交通事故で被害者が死亡した場合の慰謝料や逸失利益の相場や計算方法、過失割合の注意点

交通事故でご家族がお亡くなりになった場合には、深い悲しみと加害者への怒りで苦しい思いをされていることでしょう。何をしても亡くなられた方は戻ってきませんが、せめて加害者にはしっかりと責任をとらせなければ、被害者は報われません。ここでは加害者に請求できる慰謝料や損害賠償と注意点を説明します。

目次

  1. 死亡事故の慰謝料・損害賠償の種類
  2. 慰謝料・損害賠償の相場
  3. 治療費や葬儀費
  4. 死亡に対する慰謝料
  5. 死亡による逸失利益
  6. 死亡事故における注意点

死亡事故の慰謝料・損害賠償の種類

交通事故で被害者が死亡した際には、加害者に慰謝料や損害賠償を請求することができます。

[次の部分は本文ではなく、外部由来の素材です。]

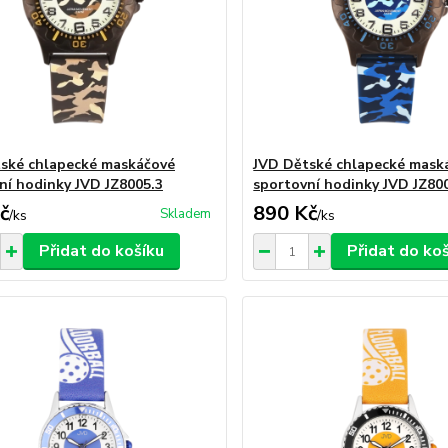
ské chlapecké maskáčové
JVD Dětské chlapecké mask
ní hodinky JVD JZ8005.3
sportovní hodinky JVD JZ80
č
890 Kč
Skladem
/
ks
/
ks
Přidat do košíku
Přidat do ko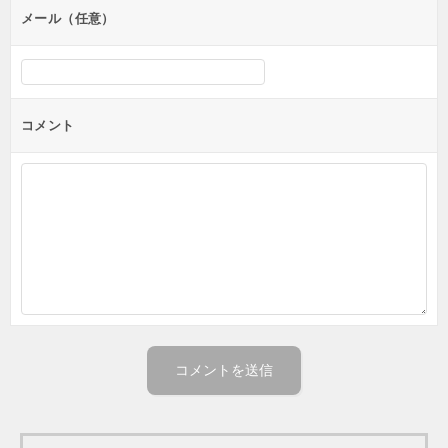
メール（任意）
コメント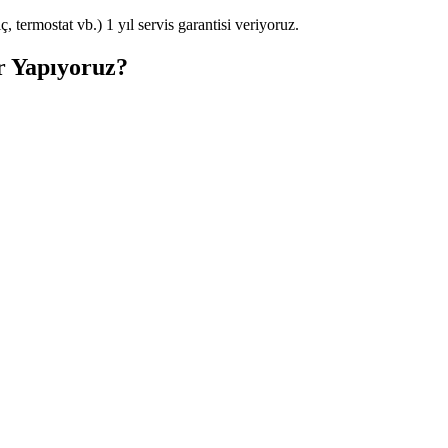
 termostat vb.) 1 yıl servis garantisi veriyoruz.
r Yapıyoruz?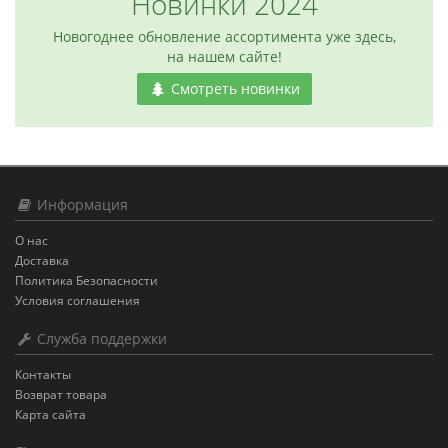
Новинки 2024
Новогоднее обновление ассортимента уже здесь,
на нашем сайте!
Смотреть новинки
Информация
О нас
Доставка
Политика Безопасности
Условия соглашения
Служба поддержки
Контакты
Возврат товара
Карта сайта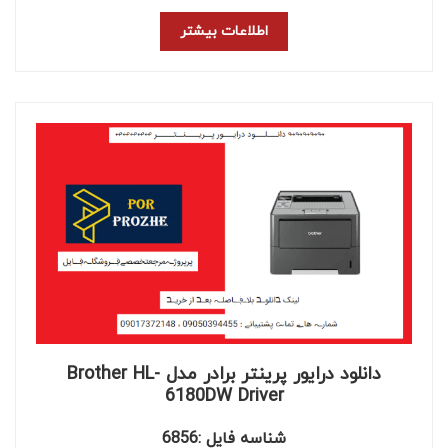
اطلاعات بیشتر
دانلود درایور پرینتر برادر مدل Brother HL-
6180DW Driver
شناسه فایل :6856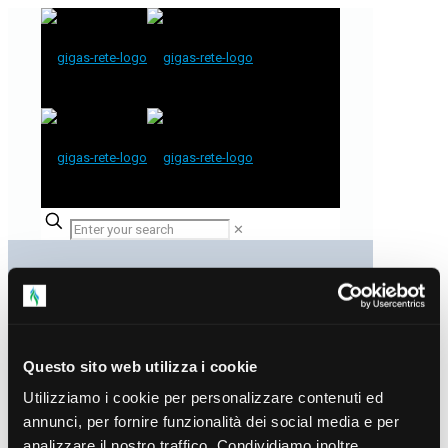
✕
Questo sito web utilizza i cookie
Utilizziamo i cookie per personalizzare contenuti ed
annunci, per fornire funzionalità dei social media e per
analizzare il nostro traffico. Condividiamo inoltre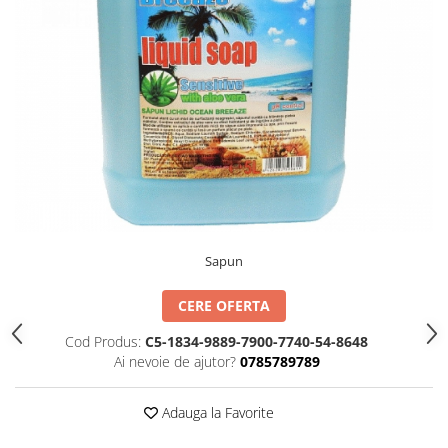
TIPIZATE & HARTII OPERATIONALE
MANUSI NITRIL NEPUDRATE
PLICURI PENTRU CORESPONDENTA,
DOCUMENTE & SPECIALE
ETICHETE AUTOADEZIVE
CUBURI DIN HARTIE & CUBURI
NOTES
CAIETE & BLOCK NOTES-URI
ACCESORII PENTRU BIROU
PERFORATOARE
CAPSATOARE & DECAPSATOARE
Sapun
CAPSE & SUPORTURI
TAVITE & SUPORT PENTRU
CERE OFERTA
DOCUMENTE
Cod Produs:
C5-1834-9889-7900-7740-54-8648
SUPORT ACCESORII PENTRU SCRIS
Ai nevoie de ajutor?
0785789789
BANDA ADEZIVA & DISPENCERE
ADEZIVI
Adauga la Favorite
FOARFECI
CUTTERE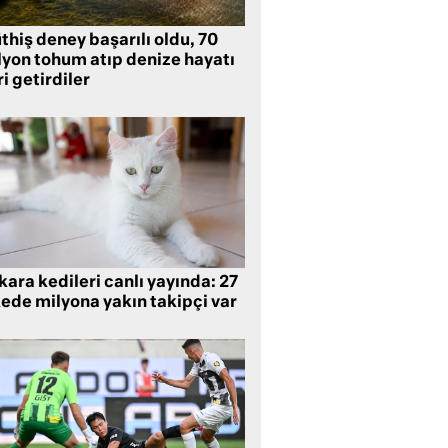
hiş deney başarılı oldu, 70
lyon tohum atıp denize hayatı
i getirdiler
ara kedileri canlı yayında: 27
kede milyona yakın takipçi var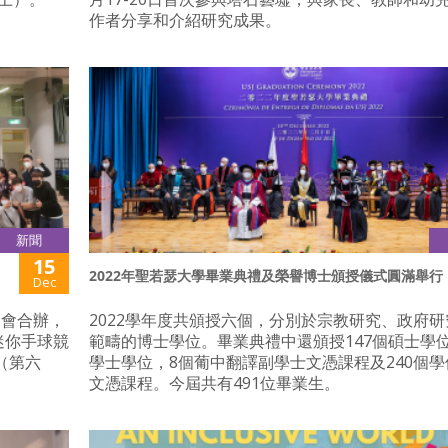
作者分享和介紹研究成果。
新聞
15
2022年聖若瑟大學畢業典禮及榮譽博士頒授儀式圓滿舉行
Dec
協會合辦，
2022學年度共頒授六個，分別於宗教研究、政府
迷你手球競
範疇的博士學位。畢業典禮中還頒授147個碩士學位
（第六
學士學位，8個葡中翻譯副學士文憑課程及240個
文憑課程。今屆共有491位畢業生。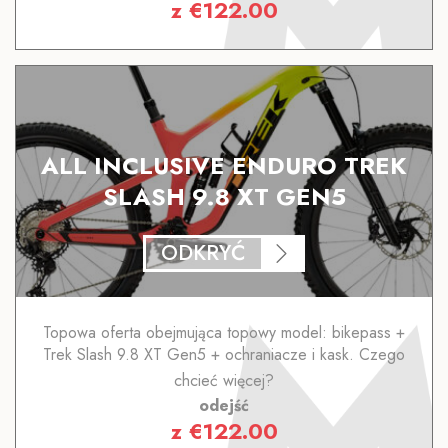
z
€
122.00
ALL INCLUSIVE ENDURO TREK
SLASH 9.8 XT GEN5
ODKRYĆ
Topowa oferta obejmująca topowy model: bikepass +
Trek Slash 9.8 XT Gen5 + ochraniacze i kask. Czego
chcieć więcej?
odejść
z
€
122.00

請求できるものは次のようなものです。

  • 死亡に至るまでの治療費や葬儀費
  • 死亡に対する慰謝料
  • 死亡による逸失利益

慰謝料・損害賠償の相場

交通事故で慰謝料額などを決める際には、用いる基準に応じて相場が異なります。基準には自賠責基準と任意保険基準、そして裁判基準があります。 自賠責基準は自賠責保険で最低限保障されている金額で、それを基に保険会社が独自基準を作成しており、任意保険基準と呼ばれます。自賠責保険による支払いは、最低限の水準であり、保険会社の提示する金額も十分なものでないことに注意しましょう。 裁判基準は、裁判で自身の主張が認められた際に、判決で決定される金額です。裁判所が補償として妥当と認めた金額であり、本来被害者へ賠償すべき金額の基準としては、裁判基準が最も適切なのです。 請求できるものの種類ごとに、自賠責基準と裁判基準を確認しておきましょう。

治療費や葬儀費

交通事故の被害に遭ったことで直接発生した費用は、加害者に負担させることが可能です。例えば、死亡に至るまでの治療費や親族の付き添い費用、葬儀関係の費用などが挙げられます。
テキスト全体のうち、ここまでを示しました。